Thom Southerland’s revival is sunk anyway by its technical deficiencies: an invisible live band, piped in from elsewhere in the building, and hideous, eardrum-assaulting over-microphoning (the losing grace in Parade here, too), create an alienating effect that is nowhere near Brechtian.
Most of the fast lyrics – Mabel in her deli days is “the girl with the pickles who hustles for nickels” – are swallowed, the slow ones over-sold. And Lee Proud’s choreography for “Hundreds of Girls” and the Keystone Cops sequence is so desperately energetic you feel in dire need of a good hot bath and rub down afterwards.

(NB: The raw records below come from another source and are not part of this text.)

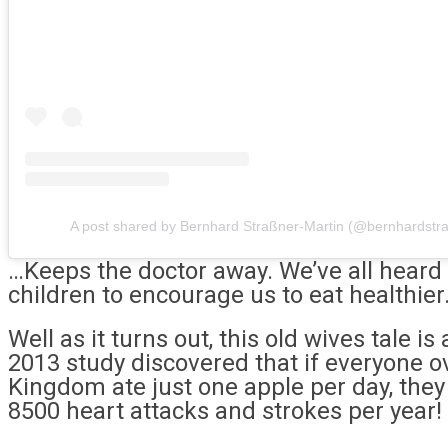
A post shared by Bernhard Straßner-Martin (@bernhardstr
…Keeps the doctor away. We’ve all heard
children to encourage us to eat healthier
Well as it turns out, this old wives tale is
2013 study discovered that if everyone o
Kingdom ate just one apple per day, they 
8500 heart attacks and strokes per year!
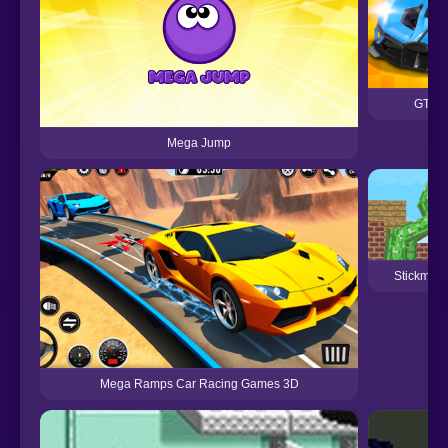
GT Ca
Mega Jump
Stickman 
Mega Ramps Car Racing Games 3D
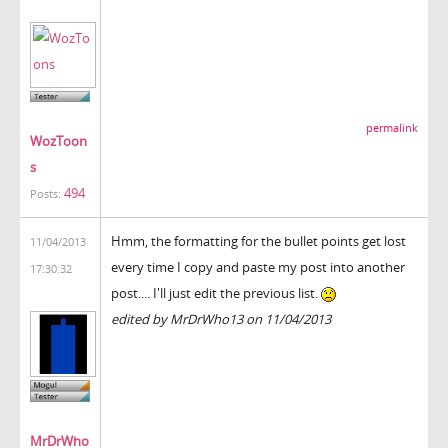
permalink
WozToon
s
494
Posts:
Hmm, the formatting for the bullet points get lost
11/04/2013
every time I copy and paste my post into another
17:30:32
post.... I'll just edit the previous list.
edited by MrDrWho13 on 11/04/2013
MrDrWho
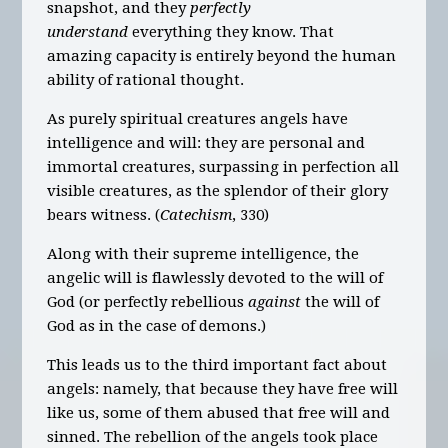
snapshot, and they
perfectly
understand
everything they know. That
amazing capacity is entirely beyond the human
ability of rational thought.
As purely spiritual creatures angels have
intelligence and will: they are personal and
immortal creatures, surpassing in perfection all
visible creatures, as the splendor of their glory
bears witness. (
Catechism
, 330)
Along with their supreme intelligence, the
angelic will is flawlessly devoted to the will of
God (or perfectly rebellious
against
the will of
God as in the case of demons.)
This leads us to the third important fact about
angels: namely, that because they have free will
like us, some of them abused that free will and
sinned. The rebellion of the angels took place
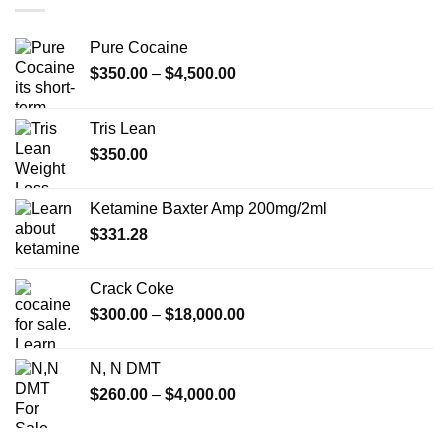
Pure Cocaine​
Price
$
350.00
–
$
4,500.00
range:
$350.00
Tris Lean
through
$
350.00
$4,500.00
Ketamine Baxter Amp 200mg/2ml
$
331.28
Crack Coke
Price
$
300.00
–
$
18,000.00
range:
$300.00
N, N DMT
through
Price
$
260.00
–
$
4,000.00
$18,000.00
range:
$260.00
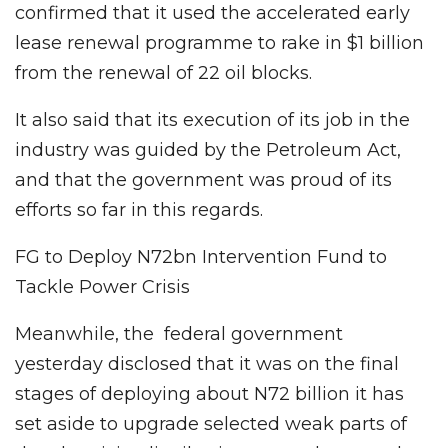
confirmed that it used the accelerated early
lease renewal programme to rake in $1 billion
from the renewal of 22 oil blocks.
It also said that its execution of its job in the
industry was guided by the Petroleum Act,
and that the government was proud of its
efforts so far in this regards.
FG to Deploy N72bn Intervention Fund to
Tackle Power Crisis
Meanwhile, the federal government
yesterday disclosed that it was on the final
stages of deploying about N72 billion it has
set aside to upgrade selected weak parts of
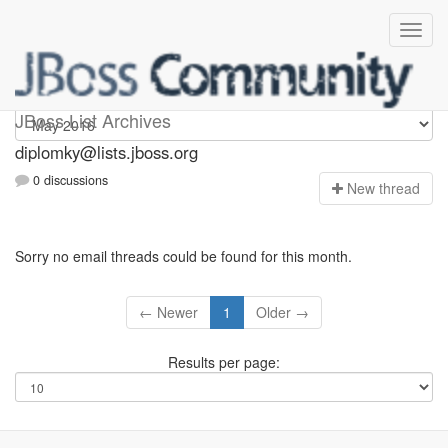
Diplomky
JBoss List Archives
diplomky@lists.jboss.org
0 discussions
N
ew thread
Sorry no email threads could be found for this month.
← Newer
1
Older →
Results per page:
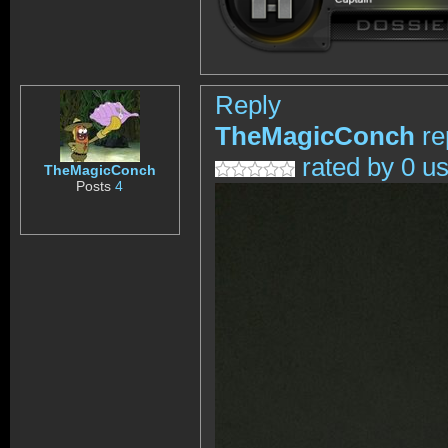
Reply
TheMagicConch
re
rated by 0 u
TheMagicConch
Posts
4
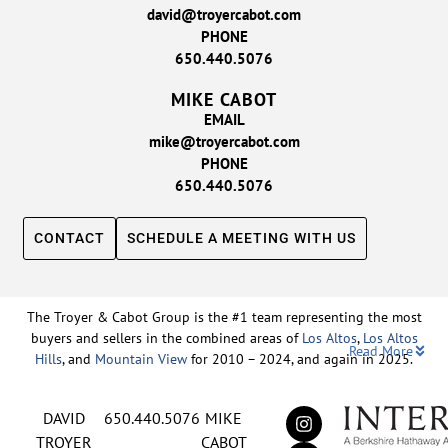
david@troyercabot.com
PHONE
650.440.5076
MIKE CABOT
EMAIL
mike@troyercabot.com
PHONE
650.440.5076
CONTACT
SCHEDULE A MEETING WITH US
The Troyer & Cabot Group is the #1 team representing the most
buyers and sellers in the combined areas of
Los Altos
,
Los Altos
Read More
Hills
, and
Mountain View
for 2010 – 2024, and again in 2025.
Backed by nearly three decades of proven leadership and one of
DAVID
650.440.5076
MIKE
the top-ranked real estate track records in the nation, David
Troyer and Mike Cabot lead The Troyer & Cabot Group with a
TROYER
CABOT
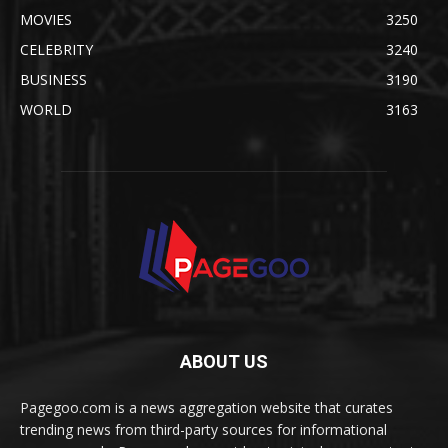
MOVIES
3250
CELEBRITY
3240
BUSINESS
3190
WORLD
3163
ABOUT US
Pagegoo.com is a news aggregation website that curates
trending news from third-party sources for informational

Handsome, chisel-featured Norman Bowman as a dictatorial Mack Sennett, resisting the winds of change in his industry, and Laura Pitt-Pulford, all sobs and wobbly warmth as his two-reeler star Mabel Normand, act their socks off, but there’s not much chemistry going on between them. And anyway, socks are always better left on.
Best musical moment is “When Mabel Comes in the Room,” a really lovely, lilting melody that reminds you how, with Herman’s Dolly Levi, you also felt the room swaying; and it’s insinuatingly delivered by Frank Capra (Stuart Matthew Price) and the company on Mabel’s return to the studio.
Mabel is torn between Mack and the new world and drugs culture of Hollywood talkies. What’s missing is any musical theatre expression of that slump; “Time Heals Everything,” portentously delivered by Pitt-Pulford at the top of a shaky tower, comes across as a take-home torch song, not a fully earned dramatic outpouring.
In the last revival, Janie Dee performed a zonked-out tap routine, limbs flailing like an abandoned puppet’s, that did the job. That John Doyle production, using the same Francine Pascal revisions, tightened the show more successfully, placing it all in Mack’s memory.
Here, the narrative is shared out, for no good reason, with Richard J Hunt’s jolly, enthusiastic Fatty Arbuckle and Jessica Martin’s terrific Lottie Ames. The result is a scattergun, fussily designed (by Jason Denvir) movie-lot musical making some of the same points, but far less entertainingly, as Singin’ in the Rain.
It’s no consolation to reflect, in this summer of sport, that the famous overture – wittily relocated as an entr’acte in Doyle’s bare-bones revival – provided the soundtrack to Torvill and Dean’s ice-skating triumph in the Los Angeles Olympics of 1984.